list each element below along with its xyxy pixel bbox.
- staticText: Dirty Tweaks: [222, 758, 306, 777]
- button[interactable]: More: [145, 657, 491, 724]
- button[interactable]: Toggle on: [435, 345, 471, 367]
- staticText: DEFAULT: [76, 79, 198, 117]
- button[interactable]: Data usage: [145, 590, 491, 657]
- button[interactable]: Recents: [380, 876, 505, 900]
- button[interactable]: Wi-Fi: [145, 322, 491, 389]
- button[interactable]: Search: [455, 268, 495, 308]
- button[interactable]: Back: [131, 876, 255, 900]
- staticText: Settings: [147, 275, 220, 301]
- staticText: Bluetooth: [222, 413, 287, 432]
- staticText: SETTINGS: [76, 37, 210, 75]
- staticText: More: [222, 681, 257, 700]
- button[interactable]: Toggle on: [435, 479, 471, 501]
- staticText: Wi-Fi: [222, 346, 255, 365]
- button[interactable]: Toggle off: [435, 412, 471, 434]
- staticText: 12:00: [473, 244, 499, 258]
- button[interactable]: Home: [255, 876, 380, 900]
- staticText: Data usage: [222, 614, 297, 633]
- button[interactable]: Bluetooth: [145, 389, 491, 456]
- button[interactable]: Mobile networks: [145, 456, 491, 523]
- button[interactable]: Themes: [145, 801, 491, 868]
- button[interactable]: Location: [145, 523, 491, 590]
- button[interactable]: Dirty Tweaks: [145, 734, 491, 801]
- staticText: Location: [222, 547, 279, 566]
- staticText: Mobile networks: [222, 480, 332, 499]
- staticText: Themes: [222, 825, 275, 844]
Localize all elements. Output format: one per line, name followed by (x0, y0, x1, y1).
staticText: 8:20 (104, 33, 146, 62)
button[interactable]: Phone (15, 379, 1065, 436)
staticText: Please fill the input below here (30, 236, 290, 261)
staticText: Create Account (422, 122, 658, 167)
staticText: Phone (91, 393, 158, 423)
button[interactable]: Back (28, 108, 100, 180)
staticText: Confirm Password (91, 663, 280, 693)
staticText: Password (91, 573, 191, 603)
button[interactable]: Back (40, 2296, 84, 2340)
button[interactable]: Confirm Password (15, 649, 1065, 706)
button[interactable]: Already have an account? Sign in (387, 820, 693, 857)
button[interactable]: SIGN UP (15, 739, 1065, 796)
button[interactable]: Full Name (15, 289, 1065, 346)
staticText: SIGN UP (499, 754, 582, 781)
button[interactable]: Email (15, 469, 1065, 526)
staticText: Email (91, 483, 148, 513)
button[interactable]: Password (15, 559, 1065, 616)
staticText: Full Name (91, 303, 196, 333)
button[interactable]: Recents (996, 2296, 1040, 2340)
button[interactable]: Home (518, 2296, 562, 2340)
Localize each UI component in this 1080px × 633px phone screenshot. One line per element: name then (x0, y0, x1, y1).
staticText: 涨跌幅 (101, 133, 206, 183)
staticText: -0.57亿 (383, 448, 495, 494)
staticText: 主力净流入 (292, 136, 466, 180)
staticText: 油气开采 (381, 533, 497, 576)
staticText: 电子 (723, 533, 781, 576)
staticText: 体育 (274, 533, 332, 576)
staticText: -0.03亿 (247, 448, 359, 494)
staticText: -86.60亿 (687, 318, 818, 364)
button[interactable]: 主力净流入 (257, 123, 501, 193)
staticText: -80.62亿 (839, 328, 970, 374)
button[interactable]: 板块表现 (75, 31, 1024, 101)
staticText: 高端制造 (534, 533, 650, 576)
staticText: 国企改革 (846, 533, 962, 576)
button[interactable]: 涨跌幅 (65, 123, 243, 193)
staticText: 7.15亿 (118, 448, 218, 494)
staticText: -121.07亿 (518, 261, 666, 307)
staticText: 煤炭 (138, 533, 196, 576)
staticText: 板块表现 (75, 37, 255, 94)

* * * * *

A verbatim copy of the lines from the one with "Localize each UI" to the end of the listing is the whole answer.

• **Output of the task**
Localize each UI component in this 1080px × 633px phone screenshot. One line per element: name then (x0, y0, x1, y1).
staticText: 涨跌幅 (101, 133, 206, 183)
staticText: -0.57亿 (383, 448, 495, 494)
staticText: 主力净流入 (292, 136, 466, 180)
staticText: 油气开采 (381, 533, 497, 576)
staticText: 电子 (723, 533, 781, 576)
staticText: 体育 (274, 533, 332, 576)
staticText: -0.03亿 (247, 448, 359, 494)
staticText: -86.60亿 (687, 318, 818, 364)
button[interactable]: 主力净流入 (257, 123, 501, 193)
staticText: -80.62亿 (839, 328, 970, 374)
button[interactable]: 板块表现 (75, 31, 1024, 101)
staticText: 高端制造 (534, 533, 650, 576)
staticText: 国企改革 (846, 533, 962, 576)
button[interactable]: 涨跌幅 (65, 123, 243, 193)
staticText: 7.15亿 (118, 448, 218, 494)
staticText: -121.07亿 (518, 261, 666, 307)
staticText: 煤炭 (138, 533, 196, 576)
staticText: 板块表现 (75, 37, 255, 94)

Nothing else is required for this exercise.